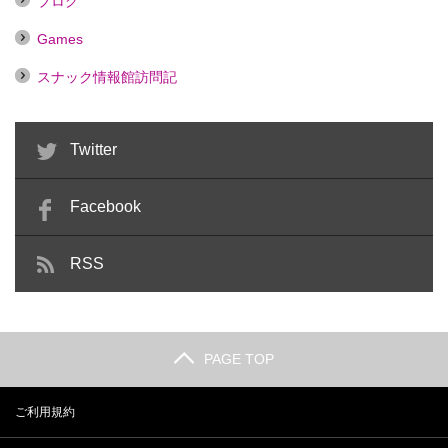
ブログ
Games
スナック情報館訪問記
Twitter
Facebook
RSS
PAGE TOP
ご利用規約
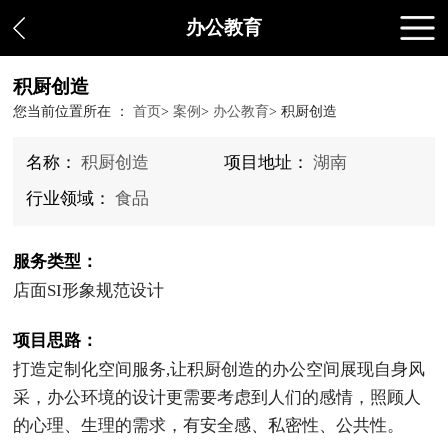
办公教育
积厨创造
您当前位置所在 ：
首页
>
案例
>
办公教育
>
积厨创造
名称：
积厨创造
项目地址：
湖南
行业领域：
食品
服务类型：
店面SI形象规范设计
项目思路：
打造定制化空间服务,让积厨创造的办公空间展现自身风
采，办公环境的设计更需要考虑到人们的感情，照顾人
的心理、生理的需求，有安全感、私密性、公共性。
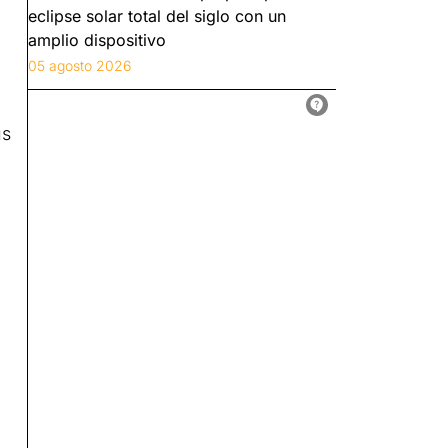
eclipse solar total del siglo con un
amplio dispositivo
05 agosto 2026
us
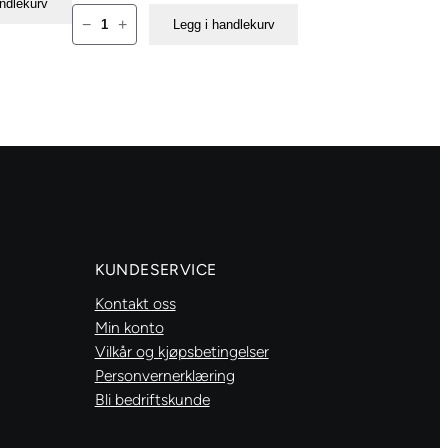
andlekurv
Glitter
−
+
Legg i handlekurv
Dot
Halvperle
m/lim
5mm
–
Lavendel
antall
KUNDESERVICE
Kontakt oss
Min konto
Vilkår og kjøpsbetingelser
Personvernerklæring
Bli bedriftskunde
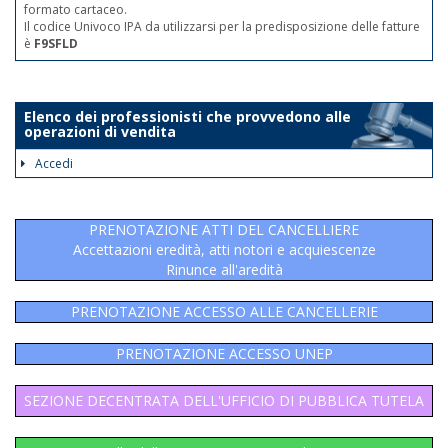
formato cartaceo.
Il codice Univoco IPA da utilizzarsi per la predisposizione delle fatture
è
F9SFLD
Elenco dei professionisti che provvedono alle
operazioni di vendita
Accedi
PRENOTAZIONE ATTI DEL CANCELLIERE
Accettazioni eredità, atti notori e acquiescenze
Rinunce all'aredità
PRENOTAZIONE ACCESSO ALLE CANCELLERIE
PRENOTAZIONE ACCESSO UNEP
SEZIONE DECENTRATA DELL'UFFICIO DI PUBBLICA TUTELA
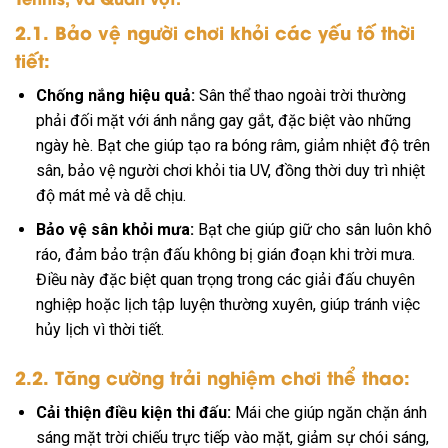
2.1. Bảo vệ người chơi khỏi các yếu tố thời
tiết:
Chống nắng hiệu quả:
Sân thể thao ngoài trời thường
phải đối mặt với ánh nắng gay gắt, đặc biệt vào những
ngày hè. Bạt che giúp tạo ra bóng râm, giảm nhiệt độ trên
sân, bảo vệ người chơi khỏi tia UV, đồng thời duy trì nhiệt
độ mát mẻ và dễ chịu.
Bảo vệ sân khỏi mưa:
Bạt che giúp giữ cho sân luôn khô
ráo, đảm bảo trận đấu không bị gián đoạn khi trời mưa.
Điều này đặc biệt quan trọng trong các giải đấu chuyên
nghiệp hoặc lịch tập luyện thường xuyên, giúp tránh việc
hủy lịch vì thời tiết.
2.2. Tăng cường trải nghiệm chơi thể thao:
Cải thiện điều kiện thi đấu:
Mái che giúp ngăn chặn ánh
sáng mặt trời chiếu trực tiếp vào mặt, giảm sự chói sáng,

■ ■ ■ ■ ■ ■ ■

--- TASK INSTRUCTIONS ---
Beginning at the line with "采，办公环境的设计更需要考虑到人们的感情，照顾人" and ending at the last line of the listing above, retype each line exactly, including those two lines. Leave the pictures out.

--- RESULT FOR THIS EXERCISE ---
采，办公环境的设计更需要考虑到人们的感情，照顾人
的心理、生理的需求，有安全感、私密性、公共性。
eclipse solar total del siglo con un
amplio dispositivo
05 agosto 2026
us
andlekurv
Glitter
−
+
Legg i handlekurv
Dot
Halvperle
m/lim
5mm
–
Lavendel
antall
KUNDESERVICE
Kontakt oss
Min konto
Vilkår og kjøpsbetingelser
Personvernerklæring
Bli bedriftskunde
formato cartaceo.
Il codice Univoco IPA da utilizzarsi per la predisposizione delle fatture
è
F9SFLD
Elenco dei professionisti che provvedono alle
operazioni di vendita
Accedi
PRENOTAZIONE ATTI DEL CANCELLIERE
Accettazioni eredità, atti notori e acquiescenze
Rinunce all'aredità
PRENOTAZIONE ACCESSO ALLE CANCELLERIE
PRENOTAZIONE ACCESSO UNEP
SEZIONE DECENTRATA DELL'UFFICIO DI PUBBLICA TUTELA
2.1. Bảo vệ người chơi khỏi các yếu tố thời
tiết:
Chống nắng hiệu quả:
Sân thể thao ngoài trời thường
phải đối mặt với ánh nắng gay gắt, đặc biệt vào những
ngày hè. Bạt che giúp tạo ra bóng râm, giảm nhiệt độ trên
sân, bảo vệ người chơi khỏi tia UV, đồng thời duy trì nhiệt
độ mát mẻ và dễ chịu.
Bảo vệ sân khỏi mưa:
Bạt che giúp giữ cho sân luôn khô
ráo, đảm bảo trận đấu không bị gián đoạn khi trời mưa.
Điều này đặc biệt quan trọng trong các giải đấu chuyên
nghiệp hoặc lịch tập luyện thường xuyên, giúp tránh việc
hủy lịch vì thời tiết.
2.2. Tăng cường trải nghiệm chơi thể thao:
Cải thiện điều kiện thi đấu:
Mái che giúp ngăn chặn ánh
sáng mặt trời chiếu trực tiếp vào mặt, giảm sự chói sáng,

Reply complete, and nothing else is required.